A little over a year ago, during Teslas The 2019 AGM, CEO Elon Musk, said the company could "get into the business of mining minerals used in batteries for electric vehicles."
Today, during Tesla's Battery Day, Musk confirmed that the company is officially entering the mining business.
Tesla has secured the rights to a 10,000 acre lithium clay deposit in Nevada, Musk said during the event.
The lithium mine is just part of Tesla's broader plan to build a cheaper, more efficient battery that will ultimately make it possible to bring the price of its vehicles down. This is also another example of how Tesla is bringing its supply chain closer to home.
Musk and Drew Baglino, SVP for powertrain and power technology at Tesla, explained the company's plans and progress for annual battery production of 10 to 20 terawatt hours. At the heart of this plan is a new tablets battery cell that the company unveiled at the event. But Baglino and Musk outlined other parts of this larger mission, including a new manufacturing system that is still under development, and plans to build infrastructure to support it.
The lithium mine and cathode facility, both located in North America, will be two new additions to Tesla's growing portfolio of factories and operations.
“We will start to build our own cathode facility in North America and use all North American resources for nickel and lithium. If we just localize our cathode supply chain and production, we can reduce the kilometers traveled, all 80% of the materials that end up in the cathode, ”said Baglino.
A lithium conversion plant will be built alongside the cathode facility, Baglino says, adding that the company is working on a new sulfate-free process that he claimed will cut lithium costs by 33%.
It is unclear where the cathode facility will be located.
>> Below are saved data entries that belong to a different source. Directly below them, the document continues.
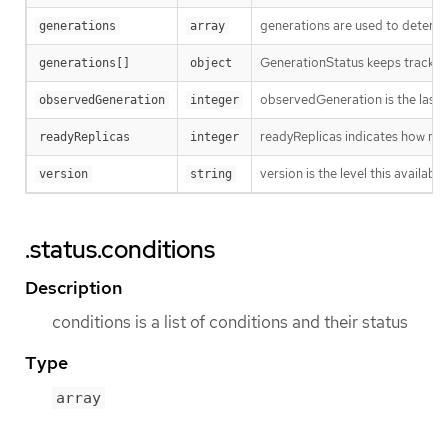
generations are used to determi
generations
array
GenerationStatus keeps track of
generations[]
object
observedGeneration is the last 
observedGeneration
integer
readyReplicas indicates how man
readyReplicas
integer
version is the level this availabil
version
string
.status.conditions
Description
conditions is a list of conditions and their status
Type
array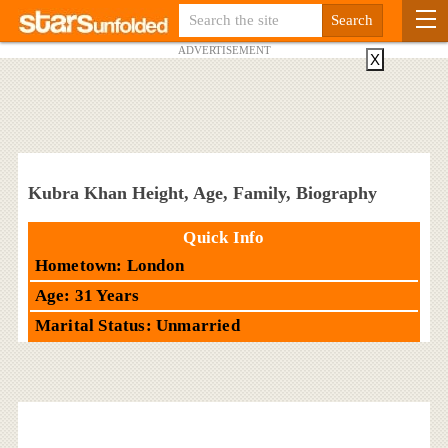
ADVERTISEMENT
X
Kubra Khan Height, Age, Family, Biography
Quick Info
Hometown: London
Age: 31 Years
Marital Status: Unmarried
However, if the goal is to bring the supply chain closer together, it could be next to the lithium clay property that Tesla recently purchased the mining rights to.
The degradation of the reactive alkali metal has an environmental cost. But Musk claims the company found a better process. The mining of lithium traditionally requires a lot of water. Miners drill a hole in the land and pump brine to the surface, where it can then evaporate. What remains is a mixture of minerals like manganese and lithium salts. These are further filtered until the lithium can be extracted.
Musk said they had a new process that could use sodium chloride or table salt to extract the lithium from the ore.
"Nobody has done this before, to the best of their knowledge, nobody has done this," Musk said, adding that all elements of the process are reusable. "It's a very sustainable way to get lithium." He then said that the country where the mining will take place "will look pretty much the same as before".